Big Data and Machine Learning
With machine learning you just dump all your data into a fancy algorithm and everything gets sorted out. Right? Not quite. Analysts will tell you that they typically spend about 4/5s of a project munging data not analyzing it. And that percentage doesn’t necessarily change when it comes to machine learning. To get big data and machine learning right it’s critical to understand what type of analysis fits your data. How much data you have, whether the data numeric or categorical, whether or not there a pre-defined outcome and whether time sequences are involved are just a few of the factors that will drive both the machine learning techniques you need and the ways you need to structure your data. Understanding the choices, the obstacles and the potential barriers to success are all critical if you’re going to help your organization use data science and machine learning effectively.
It’s probably necessary to start with what we mean by machine learning. Machine learning analytic tools have been around for quite some time and are routinely used by analysts – almost certainly so in every large organization.

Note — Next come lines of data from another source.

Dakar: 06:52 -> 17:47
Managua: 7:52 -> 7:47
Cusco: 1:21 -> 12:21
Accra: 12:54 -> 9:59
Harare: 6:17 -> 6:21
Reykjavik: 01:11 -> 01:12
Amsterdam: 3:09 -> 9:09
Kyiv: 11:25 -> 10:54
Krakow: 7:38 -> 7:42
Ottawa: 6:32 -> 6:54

In fact, almost every statistical analysis technique used for predictive analytics is an example of machine learning. Techniques like regression, decision-trees and clustering analysis are all “machine-learning” even though they’ve been in common use for decades.
Let’s take a closer look at linear regression – probably the most common and basic machine learning technique in today’s world. Linear regression has been used to tackle a huge array of problems and make useful predictions about them. Linear regression is nothing more or less than drawing a straight line through a set of points so as to minimize the total distance between the line and each point.

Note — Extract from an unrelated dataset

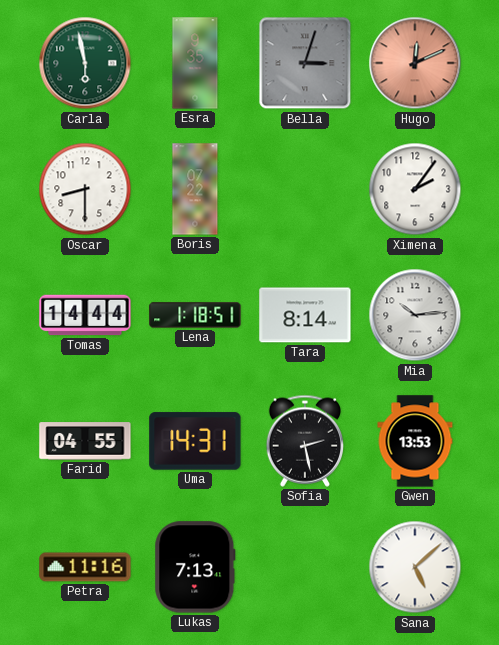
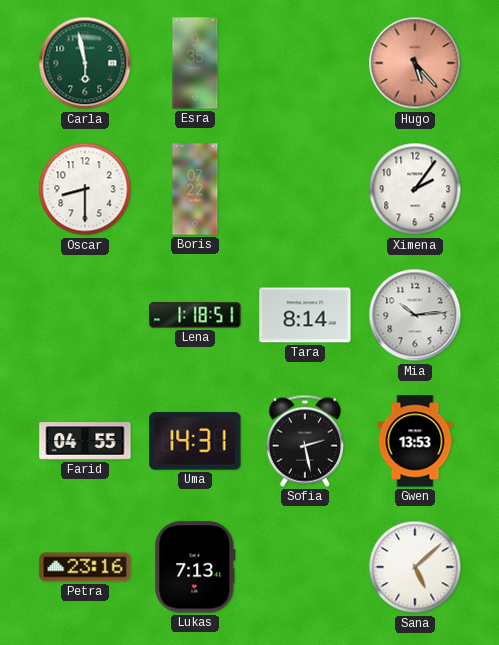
Bella: 3:03 -> none
Hugo: 12:11 -> 5:23
Tomas: 14:44 -> none
Petra: 11:16 -> 23:16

Techniques like regression, decision-trees and clustering analysis are all “machine-learning” even though they’ve been in common use for decades.
Although not every machine learning technique is as easy to understand or transparent as regression, none of them is magic either. They all have roots in processes very similar to what I’ve described for regression analysis.

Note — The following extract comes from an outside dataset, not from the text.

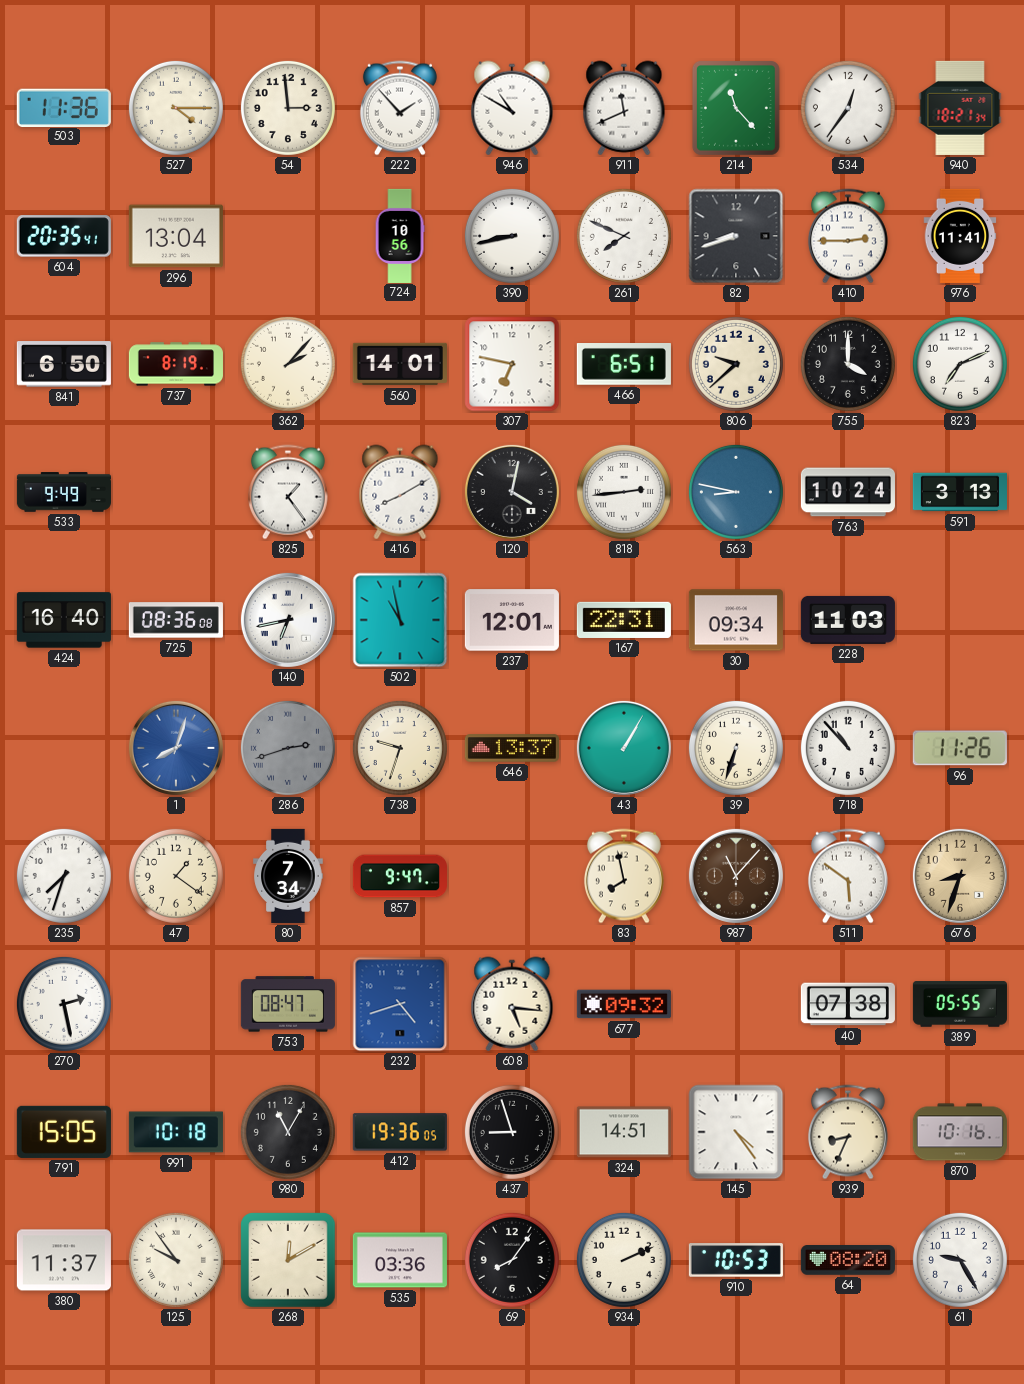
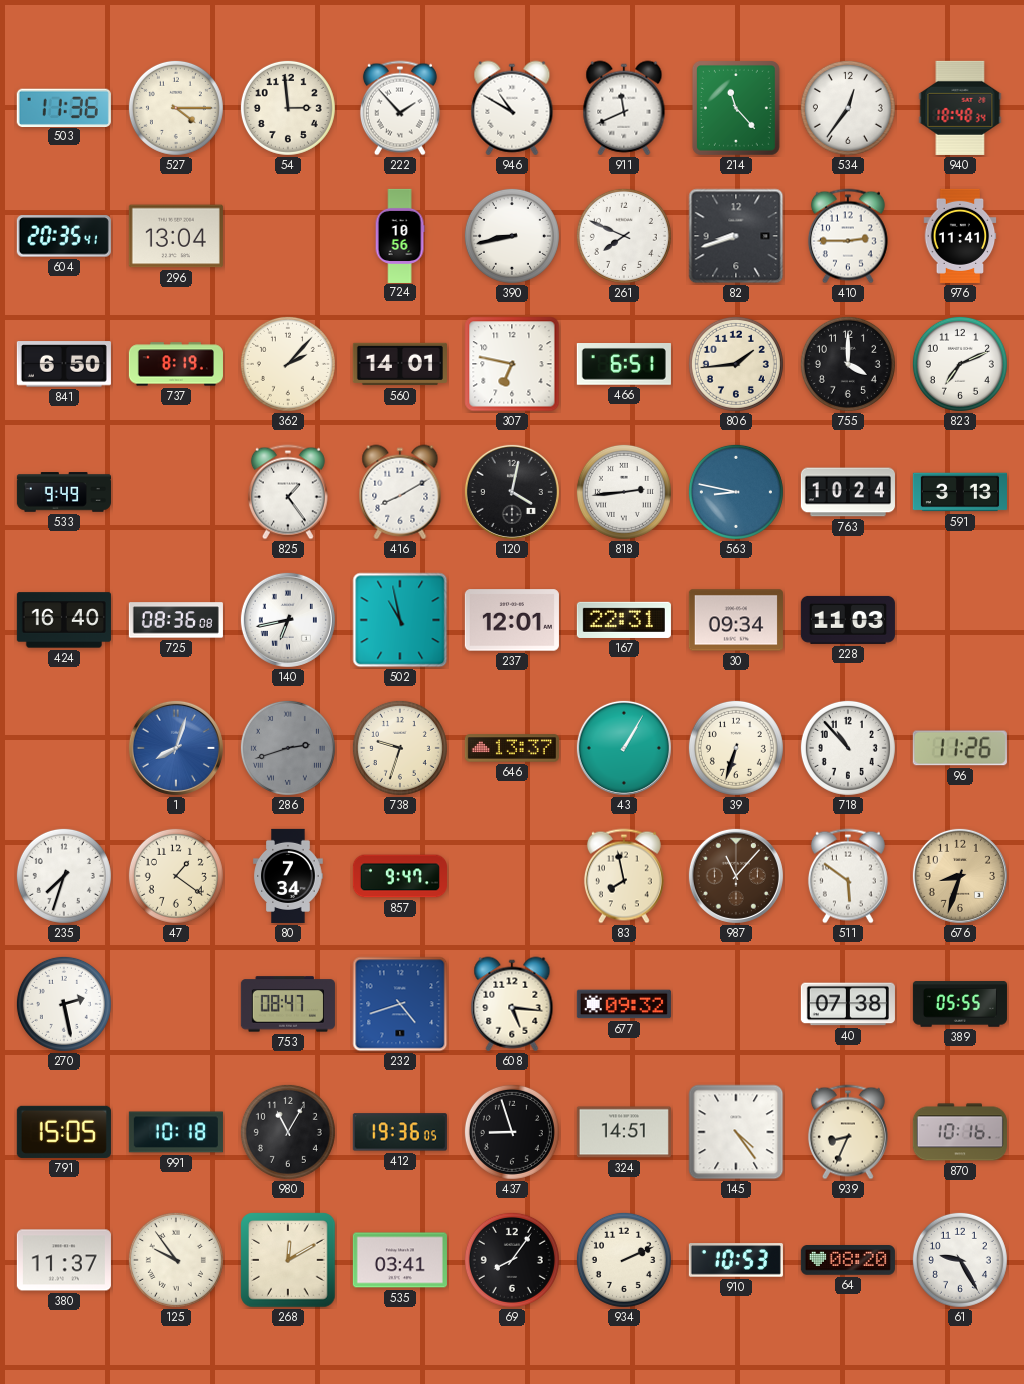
940: 18:21 -> 18:48
806: 9:38 -> 1:44
535: 03:36 -> 03:41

So what are the key factors when considering whether machine learning is right for you and which flavor is most appropriate? Here are some factors to think about:
How much data you have
There’s two types of data problems: having too much and having too little. Both crop up quite a bit. Statistical analysis techniques can be expensive to run that can make for very poor performance even on high-powered modern systems like Hadoop clusters. That’s why it’s common to train machine learning models on samples of the data. Less solvable are situations where you don’t have enough data. Machine learning isn’t magic and, in most cases, it needs a significant amount of data to create a model. If you have, for example, 12 months of GRP data from your media buys, you don’t have enough data to create a reliable model. 12 data points just isn’t enough. In addition, the more fine-grained your technique the more data you’ll need. If you’re trying to create a deep learning model of visitor behavior you’ll need, at minimum, thousands of rows of training data and possibly much more.
Supervised or Unsupervised
Supervised machine learning techniques require data that tells them what the right answer is. Suppose, for example, you want to predict which customers will purchase your products. If you have a data set that includes behaviors of customers that did and did not purchase and you have a variable that flags those that made a purchase, you can use supervised learning. The model will figure out which factors are most predictive of that outcome. If you don’t have that flag, then supervised techniques won’t work. Not every machine learning problem requires a training set with the “right” answer. Suppose you want to understand what types of customers you have. There are machine learning techniques that can “cluster” the data into logical groupings that you can then use for segmentation. This type of unsupervised learning is ideal for open-ended problems. It’s also important to know that you can always “create” a training set.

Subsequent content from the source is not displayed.